Thursday, May 21, 2015

Elmer's Glue, A Tooth, and Kryptonite for a Competitive Talker

I know, I know. I haven't visited in a while. Sorry about that. I may not have much of a story to tell this morning. I'm not awake yet. It's Monday. I don't appear to be able to get my full measure of sleep because I drove to the high school this morning to return a book and then back home to walk dogs with a friend.

Can I ask you about competitive talking? Have you ever spent time with a competitive talker? That's my walking partner, but in all fairness, I've been a competitive talker myself. Still, she wins every time. She is a prime competitive talker. I'm only an amateur.

I think it's good for me, though, to feel what all these people around me have been feeling from the beginning. When I give up and let her words wash over me, it works the best. I can actually look up into the trees and daydream, sometimes with a tenuous hold of the subject at hand. I try to keep breathing deeply. I try to shut up. I really do.
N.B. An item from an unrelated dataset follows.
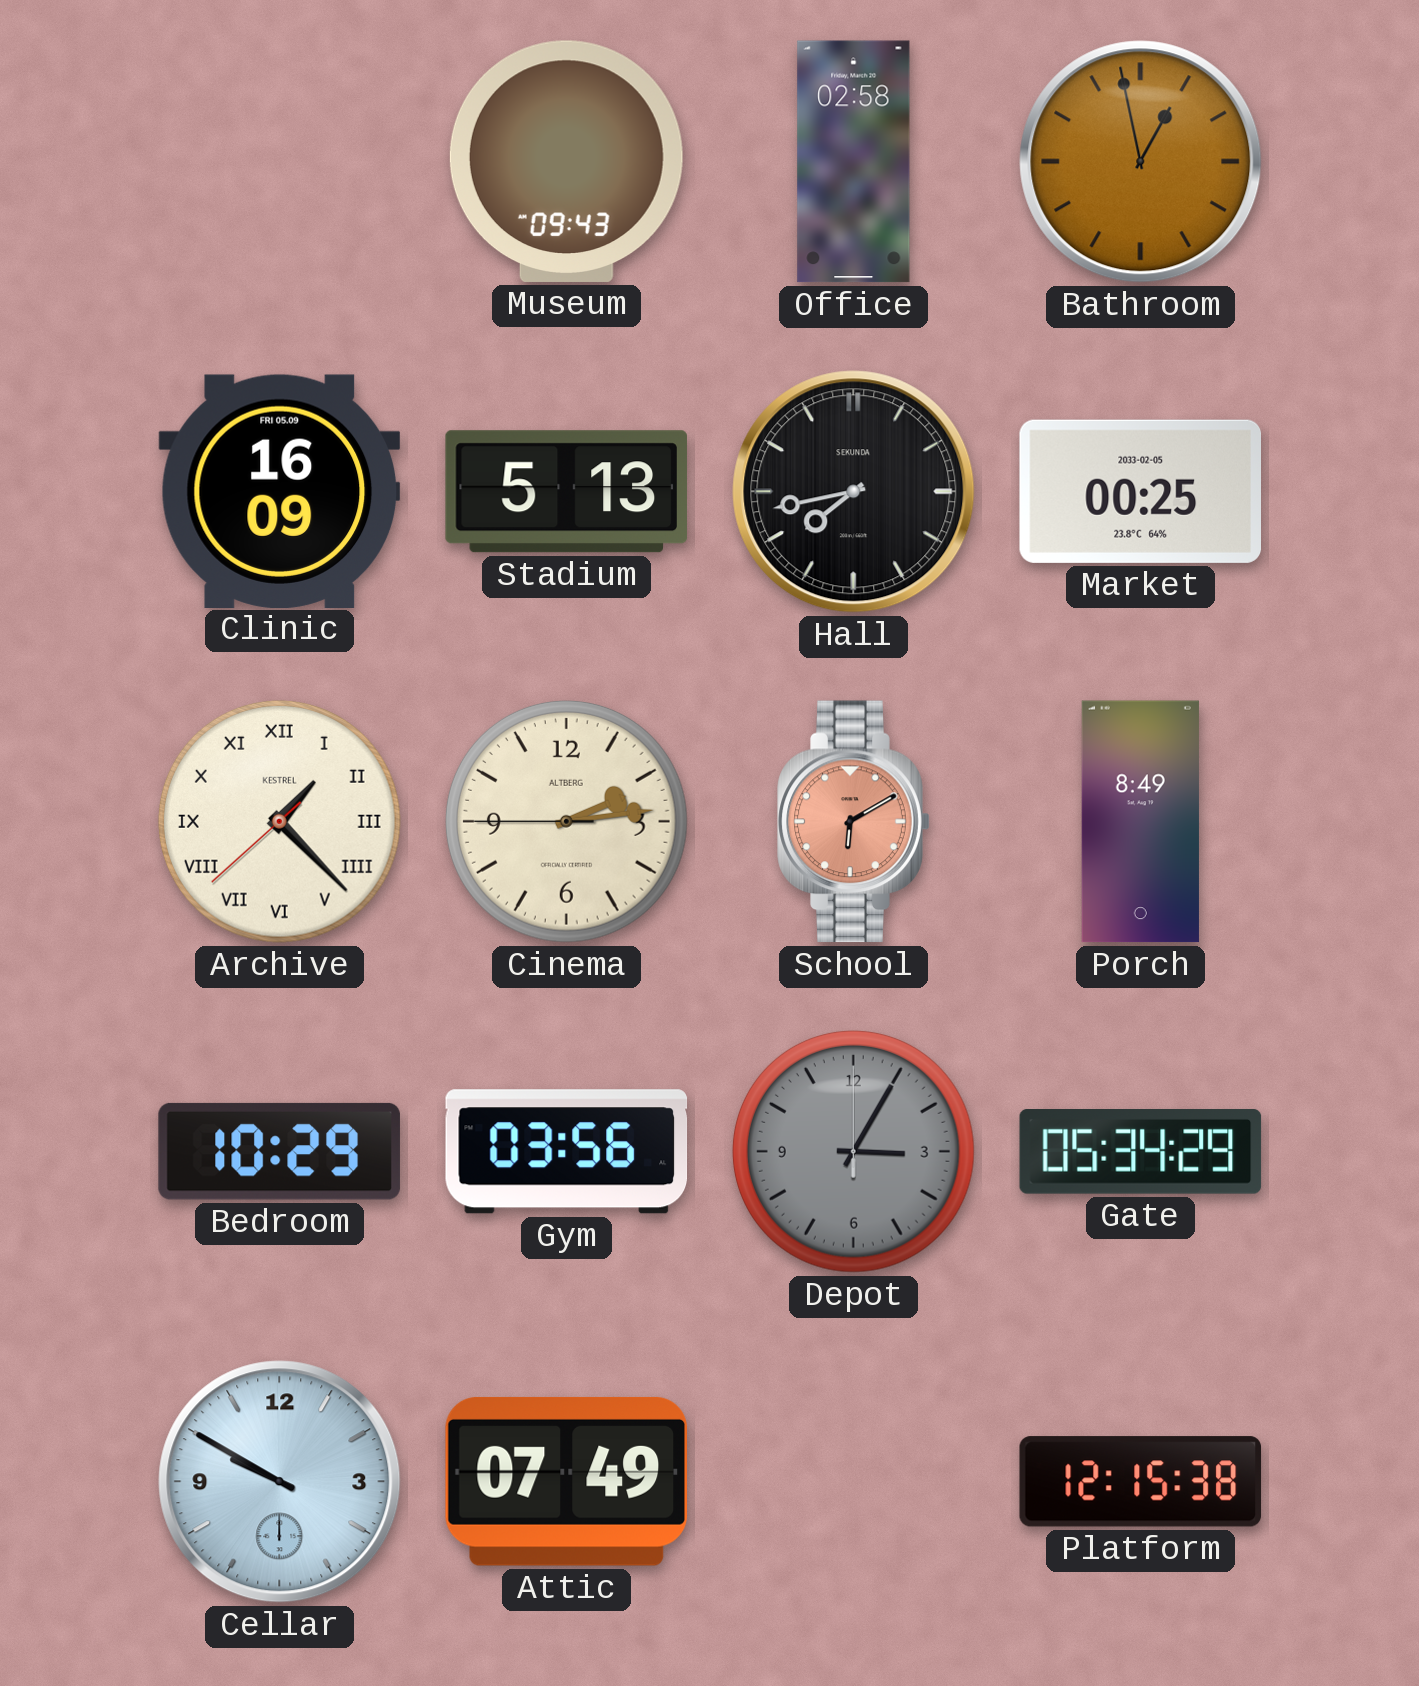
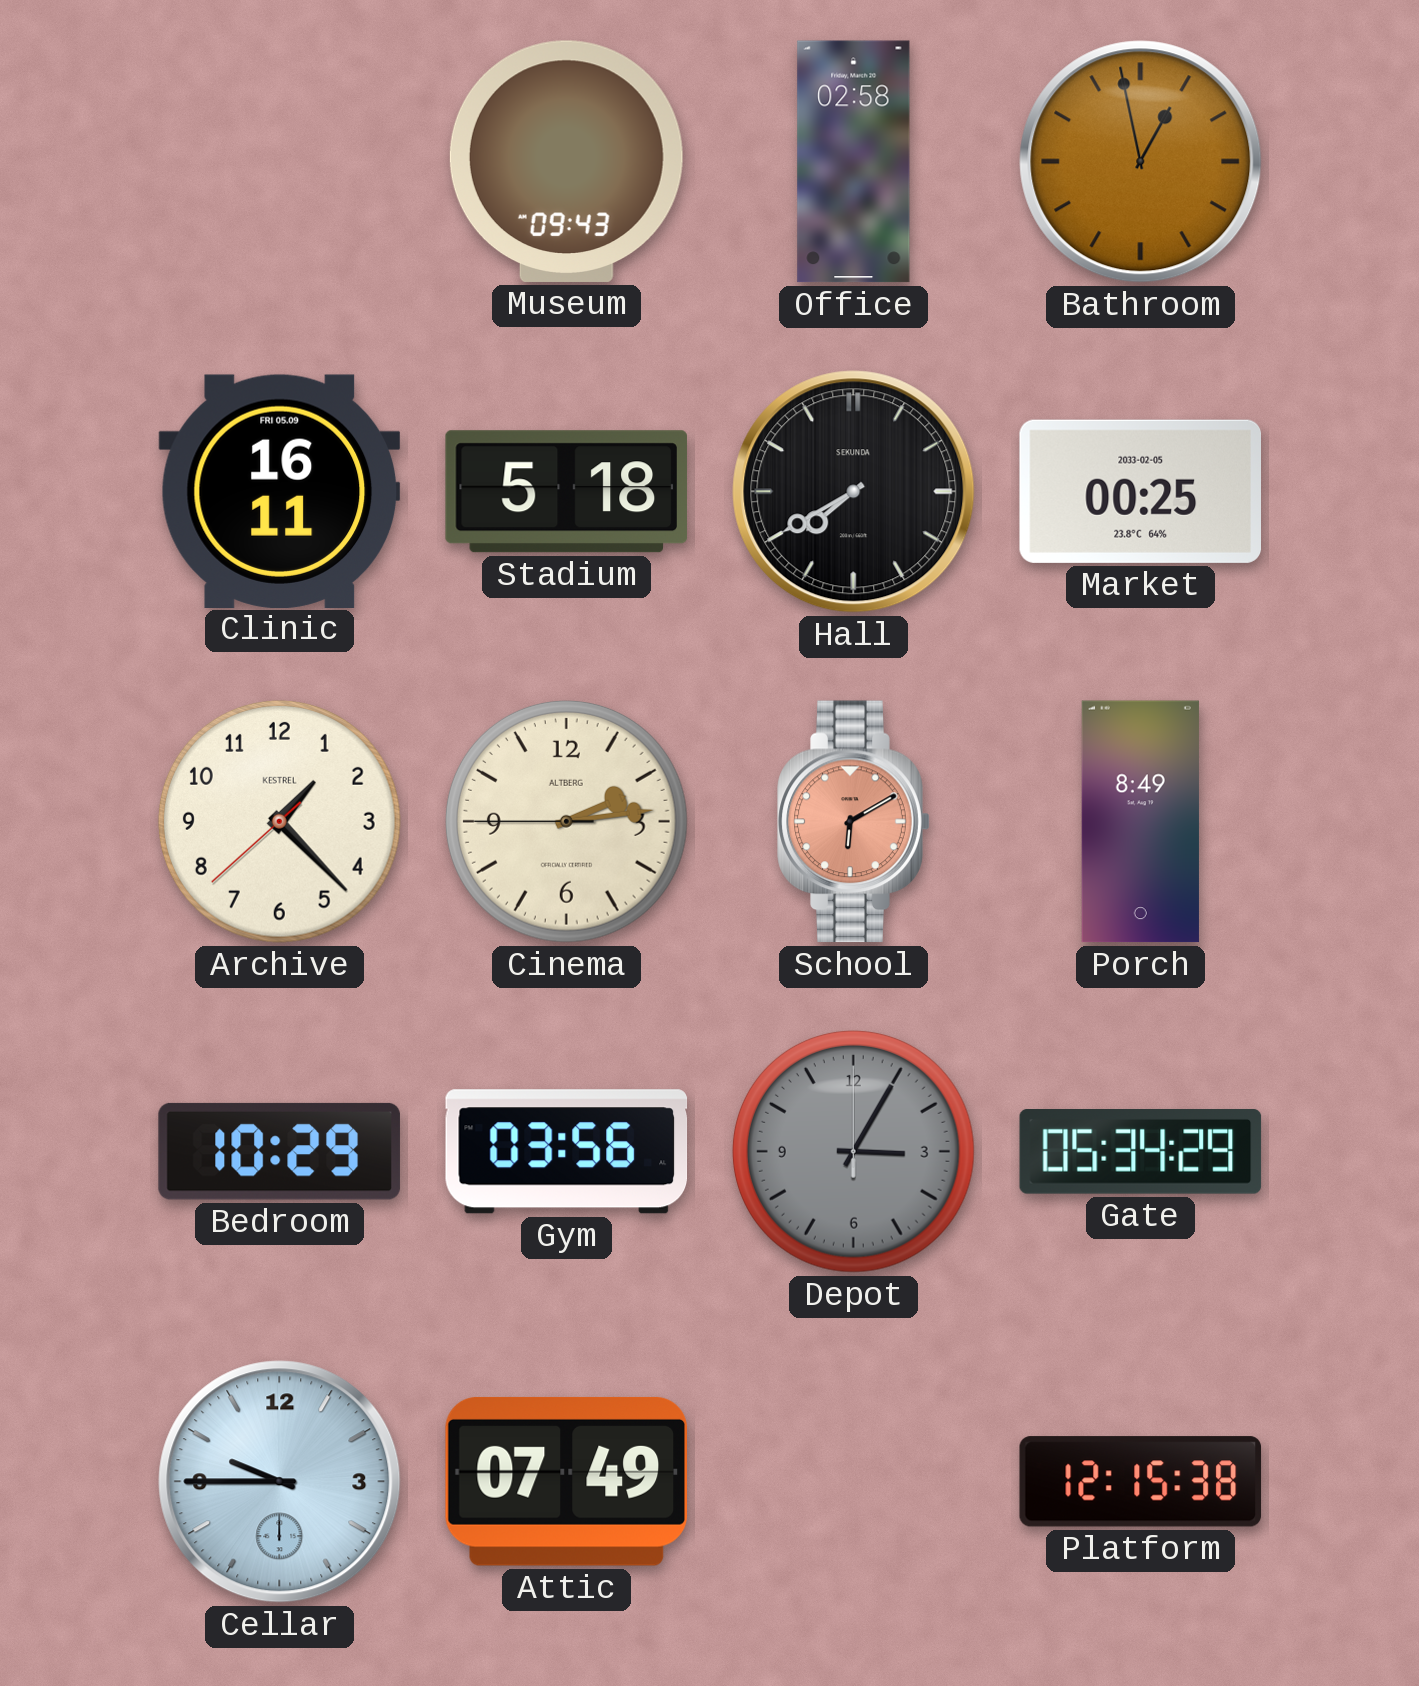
Clinic: 16:09 -> 16:11
Stadium: 5:13 -> 5:18
Hall: 7:43 -> 7:40
Archive numerals: Roman -> Arabic
Cellar: 9:50 -> 9:45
It's good for me to think about why a person needs this. I have competitive talkers in my family. My brother complains that if we aren't eating, he never gets a word in edgewise. We've gotten used to him not saying much anyway. The rest of us fill in all of the spaces. We jam those spaces full. We talk fast to get things said. We interrupt each other.

My mom, my sister, and I are all competitive talkers. My grandma used to be and my grandpa used to find ways to get people to shut up and listen to him. Though his methods were slick and painless, he too was a competitive talker. Now there are nieces and nephews who are also competitive talkers. My brother doesn't have a prayer.
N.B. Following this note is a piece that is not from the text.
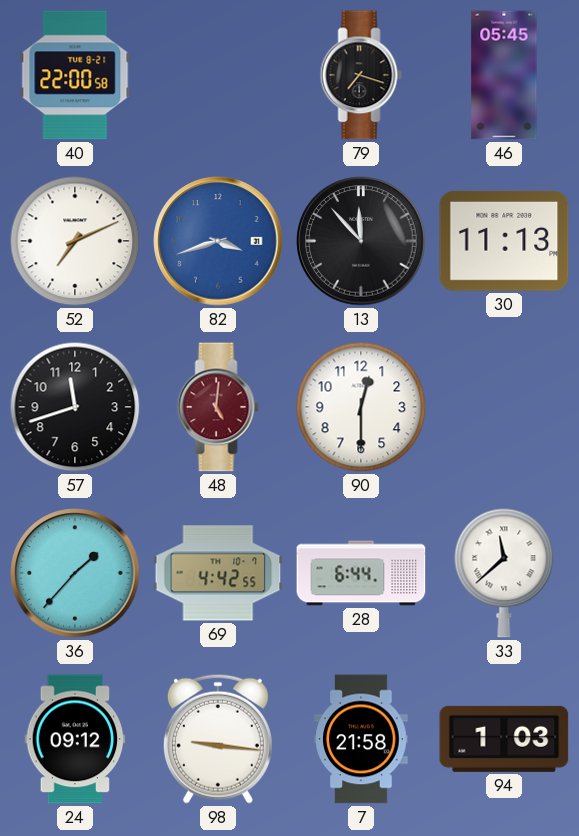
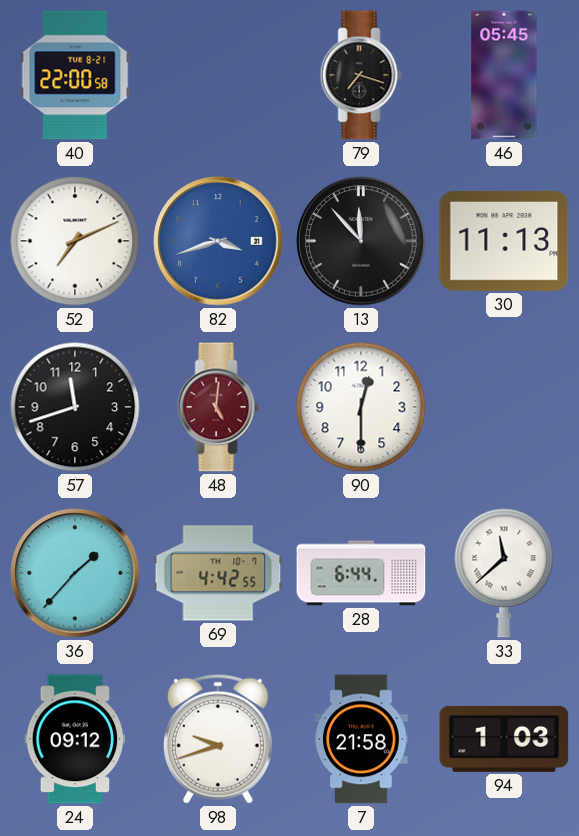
98: 9:16 -> 9:42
Is it just a way of being, a family habit like the yelling that happens in an Italian family or the reserve that happens in a Norwegian one? Or does this talking spring from some unfulfilled need?

I think I struggle to be heard. When I was a kid, I didn't feel that anyone took me seriously, that anyone listened to my struggles. But I get the feeling that my friend has other reasons for her ramblings.

I think she might have something more in common with Jay Leno than with me. She may not have been listened to properly as a girl, but I think it's more likely that she has a yen for stand-up comedy with long monologues.

I found her kryptonite though. The other day, I popped a temporary crown just before I was scheduled to meet with her. I had driven half way up the hill, mindless flossing my teeth in the car, when I realized that I had done exactly what the dental technician had told me not to do. I flossed around my new and very temporary crown. Just as she said it would, that tooth popped right off.

Oh, it didn't hurt at first, but after I texted my friend that I was good to go anyway and she showed up for our walk, dogs dancing all around us, I opened my mouth to speak.

And cool air hit my tooth.

I immediately became a mumbler and told her through my cheek that she had to do all of the talking. I tried to stay silent. I really did. It turns out that my friend is one of those people who fills a silence. She got really uncomfortable, ran out of things to say. I tried to stay quiet, but she choked. I ended up grunting just enough so that she could tell me every joke in her repertoire, even ones she knew she'd told me before. I needed to hear those jokes too because with the little mumbling that I did, my face started to hurt like I'd been punched. I couldn't get into the dentist for another hour and a half and I figured that laughter was way better than pergocet. I was right. I kept mumbling through clenched teeth and she talked through all of her jokes. By the time we were done and the dogs had run until they were pooped, I only had twenty minutes to wait before the dentist could squeeze me in and glue my tooth back on.

I forgot to ask if he used super-glue or Elmer's this time. I don't want to know, but I'm not flossing on that upper side, not at all, not even to hear all the jokes I can stand in an hour.